Be very careful in giving guinea pigs plants from the garden as some may be poisonous to them or could have been sprayed with garden chemicals. It’s best to stick to fresh vegetables and fruit that the family will eat although they do enjoy dandelions and grass. Avoid high fat food such as sunflower seeds as the oil can cause skin and digestive problems.
Guinea pigs must always have fresh water available and whilst some prefer bowls, small animal water bottles that attach to the cage are cleaner and don’t spill so easily. These have a sipper tube with a ball bearing in it which allows the guinea pig to lick at it to release the water without it dripping all over the floor. Don’t use detergents to wash these bottles, instead add a tablespoon of dry rice and some water and shake them well then rinse.
Although they aren’t related to pigs, these little creatures do eat like pigs and will knock over their food bowls and spread the food around. Feed them in heavy based bowls that are easy to wash and clean up any spilled food from the bottom of the cage.
Guinea pigs rarely need bathing as they groom themselves several times every day although long haired guinea pigs may require daily brushing with a soft brush as well as bathing every 3 to 4 months to prevent matting.

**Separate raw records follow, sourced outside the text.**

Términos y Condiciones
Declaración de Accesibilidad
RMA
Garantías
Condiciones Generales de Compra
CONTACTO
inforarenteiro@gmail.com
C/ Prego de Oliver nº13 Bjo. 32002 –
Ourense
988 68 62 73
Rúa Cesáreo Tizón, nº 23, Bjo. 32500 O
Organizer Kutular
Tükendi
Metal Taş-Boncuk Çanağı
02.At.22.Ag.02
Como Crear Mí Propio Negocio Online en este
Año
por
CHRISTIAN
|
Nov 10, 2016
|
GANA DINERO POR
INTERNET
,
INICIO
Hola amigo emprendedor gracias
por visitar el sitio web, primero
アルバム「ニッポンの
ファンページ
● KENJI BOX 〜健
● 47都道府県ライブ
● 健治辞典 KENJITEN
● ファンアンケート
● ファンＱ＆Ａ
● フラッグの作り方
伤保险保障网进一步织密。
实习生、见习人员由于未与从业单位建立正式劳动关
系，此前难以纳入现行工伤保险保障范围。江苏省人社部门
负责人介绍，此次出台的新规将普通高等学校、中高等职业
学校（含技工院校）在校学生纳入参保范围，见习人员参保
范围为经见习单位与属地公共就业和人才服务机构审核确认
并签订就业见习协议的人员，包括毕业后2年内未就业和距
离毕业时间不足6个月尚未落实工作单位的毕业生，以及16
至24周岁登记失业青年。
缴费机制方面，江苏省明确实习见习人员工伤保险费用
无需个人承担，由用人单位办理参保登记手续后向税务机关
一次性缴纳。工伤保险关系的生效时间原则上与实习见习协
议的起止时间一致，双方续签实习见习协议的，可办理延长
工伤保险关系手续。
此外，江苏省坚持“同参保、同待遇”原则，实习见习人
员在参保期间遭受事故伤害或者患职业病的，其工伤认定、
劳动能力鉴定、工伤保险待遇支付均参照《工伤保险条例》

If a bath is necessary, choose a shampoo that is specifically designed for small animals and which are available at Better Pets and Gardens. Fill a sink or tub with just a few centimetres of luke warm water and use a jug to pour some of the water over its body, add a little shampoo and massage gently. Avoid wetting the head, nose, eyes and ears. Rinse the shampoo off and use a fluffy towel to dry the fur. A hair dryer can be used on a low heat and from a distance of about 30cm to make sure that the fur is completely dry before the guinea pig goes back
Two guinea pigs that fight or don’t get on may bond better if they have a ‘buddy bath’. Taking them out of their comfort zone and giving them a shared experience seems to cause them to cuddle up together for support when they are put back into their cage. Their new smell also helps to take away any feelings of dominance.
Most health issues with guinea pigs come down to poor housing or an unbalanced diet. Diarrhoea is one of the more common issues and usually due to not providing enough fibre or feeding foods with high oil content. Skin problems caused by fungal infections or mites can also occur if the cage is not kept clean or the bedding not replaced weekly.
Both the nails and the teeth of guinea pigs grow continuously and will need occasional trimming. The teeth should be done by a veterinarian and they will also do the nails although these can be done at home as well. If the nails aren’t trimmed they may grow so long that they curl back into the foot causing infection.
As with most animals, there are always signs to look out for that show that a guinea pig is unwell. Hair loss, lethargy or loss of appetite are clear signs of illness as are discharge from the nose and eyes, peeling skin, inflammation or changes to the faeces or urine. Any animal that is unwell should immediately be removed from the other animals and kept warm until veterinary advice can be sought.